When counting the number of journalists killed by the Israeli army since October 2023 in both Gaza and Lebanon, the tally comes to 155—"an unprecedented massacre," according to the roundup.
Multiple journalists were also killed in Pakistan, Bangladesh, Mexico, Sudan, Myanmar, Colombia, and Ukraine, according to the report, and hundreds more were detained and are now behind bars in countries including Israel, China, and Russia.
Meanwhile, in a statement released Thursday, the International Federation of Journalists (IFJ) announced that at least 139 Palestinian journalists and media workers have been killed since the war in Gaza began in 2023, and in a statement released Wednesday, IFJ announced that 104 journalists had perished worldwide this year (which includes deaths from January 1 through December 10).
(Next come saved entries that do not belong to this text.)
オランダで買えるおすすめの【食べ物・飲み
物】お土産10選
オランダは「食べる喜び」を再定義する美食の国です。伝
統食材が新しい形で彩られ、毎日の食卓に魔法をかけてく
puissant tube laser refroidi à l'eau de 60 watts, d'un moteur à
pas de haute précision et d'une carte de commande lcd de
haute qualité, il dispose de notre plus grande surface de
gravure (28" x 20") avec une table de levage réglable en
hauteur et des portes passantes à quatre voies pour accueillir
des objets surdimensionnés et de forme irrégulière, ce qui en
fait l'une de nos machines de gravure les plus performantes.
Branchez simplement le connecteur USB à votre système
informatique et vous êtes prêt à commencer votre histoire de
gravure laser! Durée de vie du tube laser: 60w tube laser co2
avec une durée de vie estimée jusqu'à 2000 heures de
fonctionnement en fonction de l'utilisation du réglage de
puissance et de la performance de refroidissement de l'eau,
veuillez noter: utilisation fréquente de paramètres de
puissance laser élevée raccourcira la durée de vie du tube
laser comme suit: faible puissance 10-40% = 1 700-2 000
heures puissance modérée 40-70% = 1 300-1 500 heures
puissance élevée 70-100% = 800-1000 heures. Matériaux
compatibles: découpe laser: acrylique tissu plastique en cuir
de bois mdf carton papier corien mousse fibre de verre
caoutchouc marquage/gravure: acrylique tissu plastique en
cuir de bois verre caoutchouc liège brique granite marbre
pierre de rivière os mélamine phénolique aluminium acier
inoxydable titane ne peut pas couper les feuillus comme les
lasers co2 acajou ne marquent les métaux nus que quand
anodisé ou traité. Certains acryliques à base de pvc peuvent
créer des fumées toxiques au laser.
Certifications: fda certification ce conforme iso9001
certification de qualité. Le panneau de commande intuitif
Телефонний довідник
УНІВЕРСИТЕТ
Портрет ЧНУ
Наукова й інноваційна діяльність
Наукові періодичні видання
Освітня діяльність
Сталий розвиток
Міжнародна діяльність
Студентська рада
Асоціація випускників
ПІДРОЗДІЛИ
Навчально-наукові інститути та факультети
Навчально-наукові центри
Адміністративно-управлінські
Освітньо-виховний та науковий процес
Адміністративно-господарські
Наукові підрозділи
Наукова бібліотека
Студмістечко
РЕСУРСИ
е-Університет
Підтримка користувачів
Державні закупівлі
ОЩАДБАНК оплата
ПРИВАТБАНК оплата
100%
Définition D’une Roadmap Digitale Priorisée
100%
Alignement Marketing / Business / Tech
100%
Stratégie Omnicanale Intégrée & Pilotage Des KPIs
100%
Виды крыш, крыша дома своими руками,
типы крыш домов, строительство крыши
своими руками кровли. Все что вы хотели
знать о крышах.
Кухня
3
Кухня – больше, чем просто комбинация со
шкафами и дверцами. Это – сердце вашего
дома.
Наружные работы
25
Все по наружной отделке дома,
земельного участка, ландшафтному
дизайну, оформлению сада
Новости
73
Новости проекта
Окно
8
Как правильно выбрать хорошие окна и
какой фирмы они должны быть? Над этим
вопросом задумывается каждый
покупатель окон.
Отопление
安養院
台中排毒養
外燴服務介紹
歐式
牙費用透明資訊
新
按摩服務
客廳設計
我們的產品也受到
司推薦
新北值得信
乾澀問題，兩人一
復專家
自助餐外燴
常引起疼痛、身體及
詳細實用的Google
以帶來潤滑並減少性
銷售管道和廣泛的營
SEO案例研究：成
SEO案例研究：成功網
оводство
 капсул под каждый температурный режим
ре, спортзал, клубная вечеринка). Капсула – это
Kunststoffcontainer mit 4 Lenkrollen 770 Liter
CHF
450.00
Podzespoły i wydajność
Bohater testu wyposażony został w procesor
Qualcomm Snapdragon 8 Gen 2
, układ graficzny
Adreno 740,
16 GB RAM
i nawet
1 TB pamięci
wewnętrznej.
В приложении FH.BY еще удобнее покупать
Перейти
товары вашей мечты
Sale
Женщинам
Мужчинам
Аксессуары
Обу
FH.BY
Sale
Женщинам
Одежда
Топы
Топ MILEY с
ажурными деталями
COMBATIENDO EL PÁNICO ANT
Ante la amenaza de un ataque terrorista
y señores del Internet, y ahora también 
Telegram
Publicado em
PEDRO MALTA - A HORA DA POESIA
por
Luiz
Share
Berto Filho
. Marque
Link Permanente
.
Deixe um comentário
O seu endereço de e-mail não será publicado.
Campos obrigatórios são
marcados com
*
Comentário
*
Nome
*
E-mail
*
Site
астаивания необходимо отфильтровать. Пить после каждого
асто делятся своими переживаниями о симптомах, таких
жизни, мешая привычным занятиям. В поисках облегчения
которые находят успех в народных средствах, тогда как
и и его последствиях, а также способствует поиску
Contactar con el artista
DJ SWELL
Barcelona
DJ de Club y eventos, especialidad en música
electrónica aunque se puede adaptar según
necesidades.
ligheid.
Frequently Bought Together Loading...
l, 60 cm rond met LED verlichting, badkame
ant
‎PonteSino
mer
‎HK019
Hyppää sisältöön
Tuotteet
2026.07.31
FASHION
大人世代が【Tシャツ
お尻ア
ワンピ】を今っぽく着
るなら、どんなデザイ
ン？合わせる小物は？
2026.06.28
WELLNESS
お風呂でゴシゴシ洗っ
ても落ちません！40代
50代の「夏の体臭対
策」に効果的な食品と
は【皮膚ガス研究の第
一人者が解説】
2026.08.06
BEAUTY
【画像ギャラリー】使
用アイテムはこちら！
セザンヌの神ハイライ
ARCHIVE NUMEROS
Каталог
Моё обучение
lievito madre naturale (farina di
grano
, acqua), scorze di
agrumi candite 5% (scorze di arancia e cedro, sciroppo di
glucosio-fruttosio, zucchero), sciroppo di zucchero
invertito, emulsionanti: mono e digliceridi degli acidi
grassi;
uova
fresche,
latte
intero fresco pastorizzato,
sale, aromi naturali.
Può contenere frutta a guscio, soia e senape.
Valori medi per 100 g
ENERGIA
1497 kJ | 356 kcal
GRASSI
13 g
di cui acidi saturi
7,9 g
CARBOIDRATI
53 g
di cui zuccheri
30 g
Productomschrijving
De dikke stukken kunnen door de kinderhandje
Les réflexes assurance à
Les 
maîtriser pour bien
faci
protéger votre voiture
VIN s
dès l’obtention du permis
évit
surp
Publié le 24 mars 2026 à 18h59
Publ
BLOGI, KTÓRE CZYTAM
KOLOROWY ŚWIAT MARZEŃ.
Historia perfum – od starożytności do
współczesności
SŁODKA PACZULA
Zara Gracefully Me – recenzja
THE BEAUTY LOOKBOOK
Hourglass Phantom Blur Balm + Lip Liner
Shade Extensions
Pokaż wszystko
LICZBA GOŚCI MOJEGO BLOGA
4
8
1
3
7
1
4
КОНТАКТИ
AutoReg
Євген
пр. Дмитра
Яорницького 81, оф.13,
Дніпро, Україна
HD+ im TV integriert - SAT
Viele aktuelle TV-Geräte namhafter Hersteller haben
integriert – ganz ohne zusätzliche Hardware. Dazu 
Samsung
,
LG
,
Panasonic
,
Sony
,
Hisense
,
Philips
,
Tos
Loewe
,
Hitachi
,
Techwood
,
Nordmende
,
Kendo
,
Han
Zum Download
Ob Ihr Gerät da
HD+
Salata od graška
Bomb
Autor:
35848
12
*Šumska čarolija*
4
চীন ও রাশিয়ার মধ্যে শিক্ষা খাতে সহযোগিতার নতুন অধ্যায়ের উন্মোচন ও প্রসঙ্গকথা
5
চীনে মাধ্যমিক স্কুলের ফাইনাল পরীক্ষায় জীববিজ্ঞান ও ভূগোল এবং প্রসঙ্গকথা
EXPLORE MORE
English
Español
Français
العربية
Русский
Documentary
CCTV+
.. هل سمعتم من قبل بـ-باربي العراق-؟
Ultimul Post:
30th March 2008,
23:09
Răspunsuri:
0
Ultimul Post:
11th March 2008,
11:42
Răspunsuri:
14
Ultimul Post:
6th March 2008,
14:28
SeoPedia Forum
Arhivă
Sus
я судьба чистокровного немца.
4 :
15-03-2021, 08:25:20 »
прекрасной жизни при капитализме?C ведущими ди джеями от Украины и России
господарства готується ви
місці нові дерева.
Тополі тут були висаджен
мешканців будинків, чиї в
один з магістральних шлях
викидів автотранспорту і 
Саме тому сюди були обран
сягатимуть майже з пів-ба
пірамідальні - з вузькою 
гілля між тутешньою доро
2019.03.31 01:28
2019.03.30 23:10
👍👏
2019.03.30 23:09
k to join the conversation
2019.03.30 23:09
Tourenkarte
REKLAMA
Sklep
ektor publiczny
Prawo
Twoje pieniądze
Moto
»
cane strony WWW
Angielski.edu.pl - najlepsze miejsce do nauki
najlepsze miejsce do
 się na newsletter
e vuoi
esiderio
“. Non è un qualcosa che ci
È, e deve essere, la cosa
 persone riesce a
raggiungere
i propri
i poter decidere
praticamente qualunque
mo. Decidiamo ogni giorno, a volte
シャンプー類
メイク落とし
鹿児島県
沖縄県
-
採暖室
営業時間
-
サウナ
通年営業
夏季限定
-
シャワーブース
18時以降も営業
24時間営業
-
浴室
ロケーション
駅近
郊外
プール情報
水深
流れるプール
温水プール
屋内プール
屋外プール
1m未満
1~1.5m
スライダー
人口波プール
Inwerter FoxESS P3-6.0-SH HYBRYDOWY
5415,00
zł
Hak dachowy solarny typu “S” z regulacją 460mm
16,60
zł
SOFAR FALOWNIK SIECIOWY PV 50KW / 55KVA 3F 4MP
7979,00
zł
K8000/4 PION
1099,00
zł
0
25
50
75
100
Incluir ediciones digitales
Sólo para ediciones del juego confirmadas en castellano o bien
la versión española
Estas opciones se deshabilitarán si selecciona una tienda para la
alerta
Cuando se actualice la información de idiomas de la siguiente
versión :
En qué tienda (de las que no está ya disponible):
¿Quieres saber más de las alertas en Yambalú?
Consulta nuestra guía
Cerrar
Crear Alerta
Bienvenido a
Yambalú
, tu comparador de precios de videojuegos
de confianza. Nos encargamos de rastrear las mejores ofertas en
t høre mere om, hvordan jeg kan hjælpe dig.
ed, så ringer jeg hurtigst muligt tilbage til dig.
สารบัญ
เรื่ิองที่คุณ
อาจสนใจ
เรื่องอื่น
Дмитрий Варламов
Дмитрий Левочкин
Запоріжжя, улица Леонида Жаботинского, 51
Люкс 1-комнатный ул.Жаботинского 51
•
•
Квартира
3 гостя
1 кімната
IFJ's number for all of 2024 appears to be higher than RSF because RSF is only counting deaths that occurred "on the job or in connection with their work."
IFJ lists out each of the slain journalists in its 139 count, which includes the journalist Hamza Al-Dahdouh, the son of Al Jazeera's Gaza bureau chief, Wael Al-Dahdouh, who was killed with journalist Mustafa Thuraya when Israeli forces targeted their car while they were in northern Rafah in January 2024.